Bronze Layer: Raw ingestion of Stats NZ and Fuel Price CSV files into Delta tables.

Silver Layer: * Data cleaning and type casting.

Feature Engineering: Created a custom dim_date table using the Python holidays library to flag New Zealand public holidays.

Aggregation: Downsampled daily fuel prices to a monthly mean to match the Food Price Index grain.

Gold Layer: * Implemented a Star Schema design.

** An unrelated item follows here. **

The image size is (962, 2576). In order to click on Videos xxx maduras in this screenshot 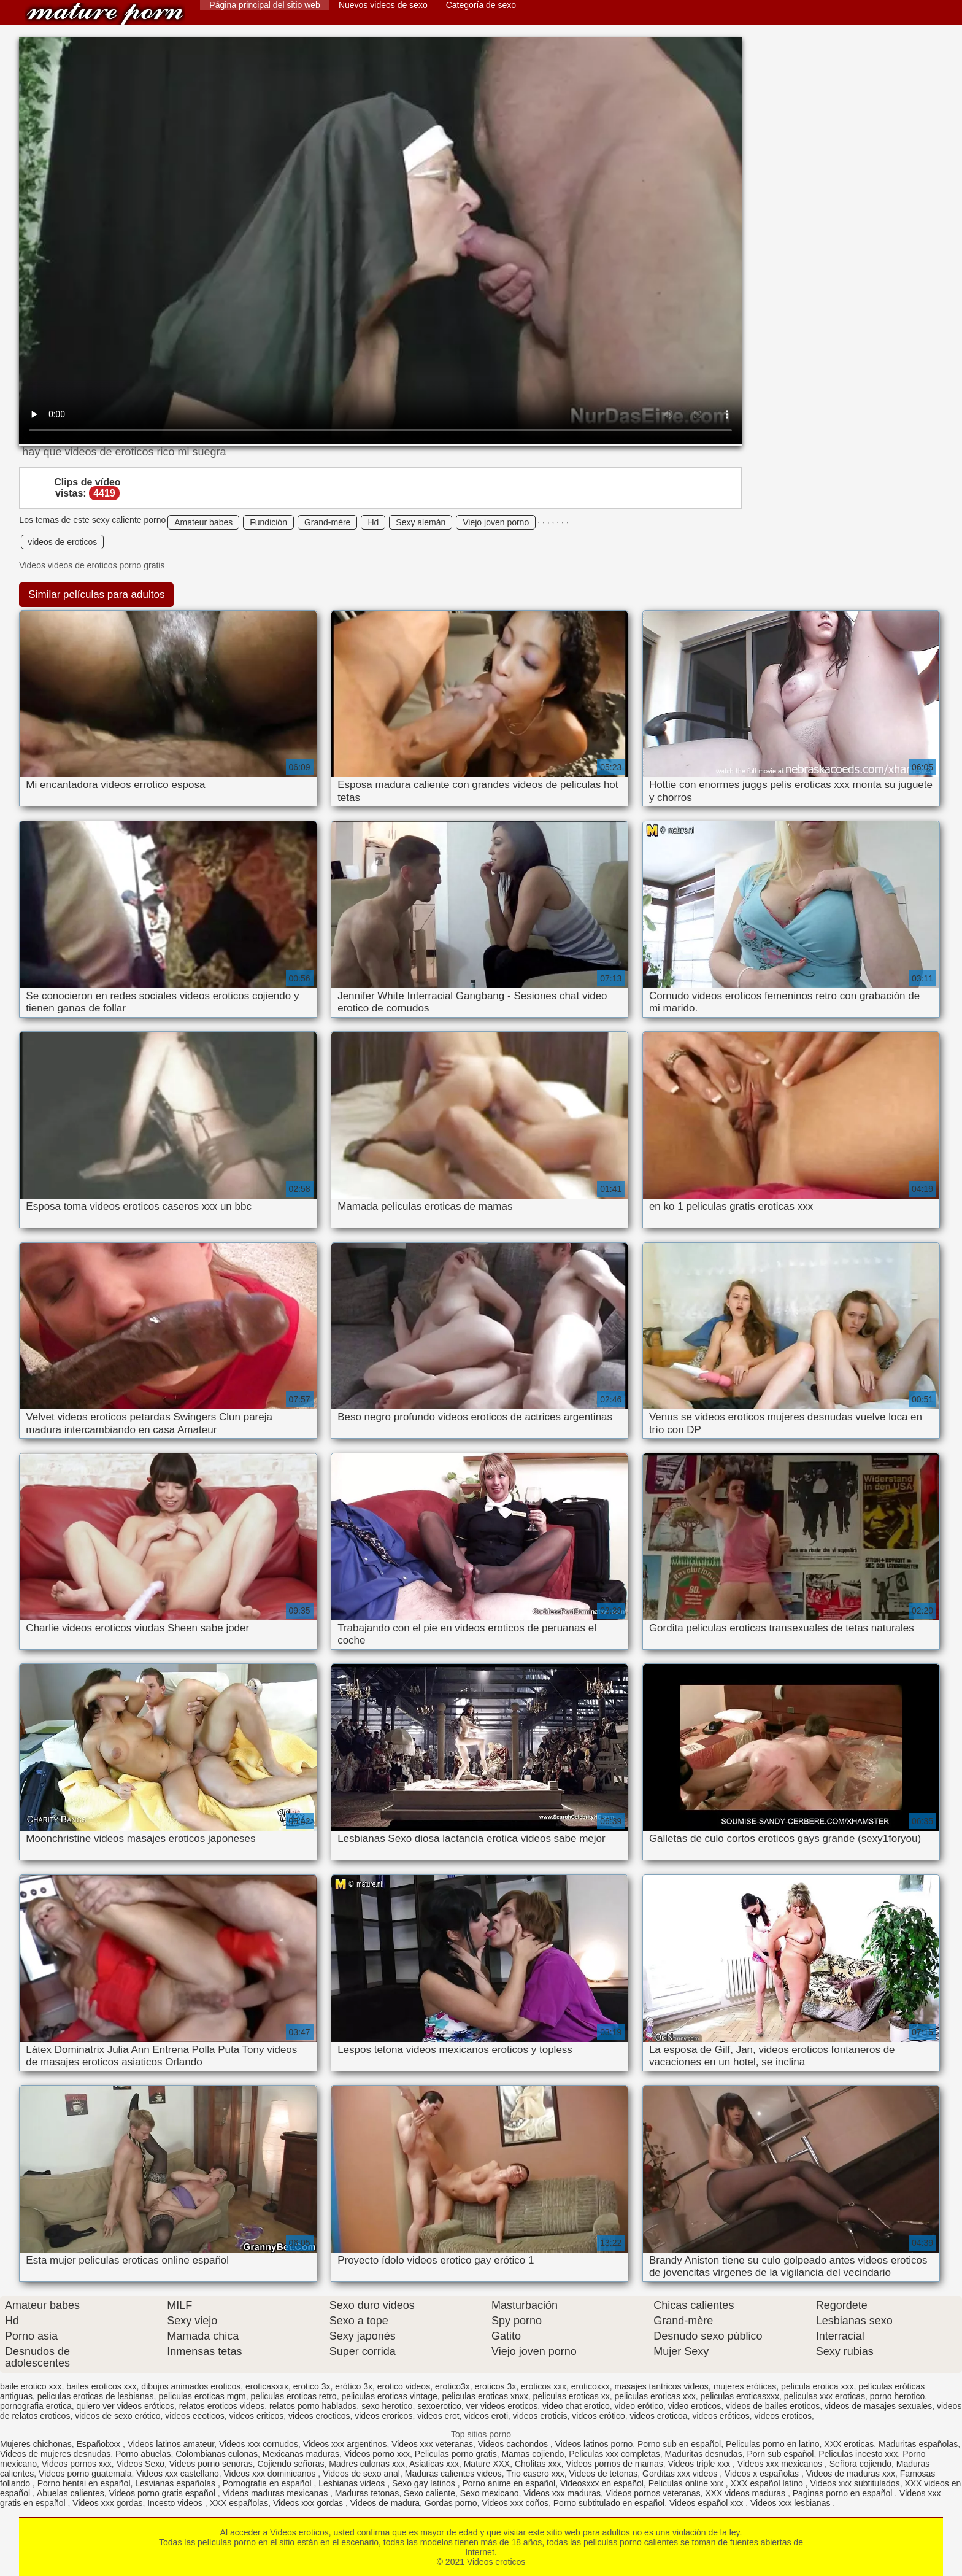 , I will do `click(562, 2493)`.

Created a fact_fuel_food_correlation table by joining processed fuel, food, and date dimension data.

🛠️ Tech Stack

Platform: Databricks (Community Edition)

Language: PySpark (Python) and Spark SQL

Storage: Delta Lake

Orchestration: Logic designed for integration with Airflow/Databricks Workflows

Libraries: pandas, pyspark.sql.functions, holidays

📈 Key Features & Logic

Movable Holiday Logic: Automated detection of NZ-specific holidays (like Matariki and Easter) using the holidays library to account for seasonal price anomalies.

Data Normalization: Transformed the "1960M01" date format into standard SQL timestamps for seamless joining.

Business Intelligence Ready: The Gold layer is optimized for PowerBI/Tableau, pivoting fuel types into individual columns for immediate correlation analysis.

📂 Repository Structure

Bronze/: Notebooks for raw data ingestion.

Silver/: Transformation logic and Dimension table creation.

Gold/: Final Star Schema modeling and join logic.

SourceData/: Sample CSV datasets used in the pipeline.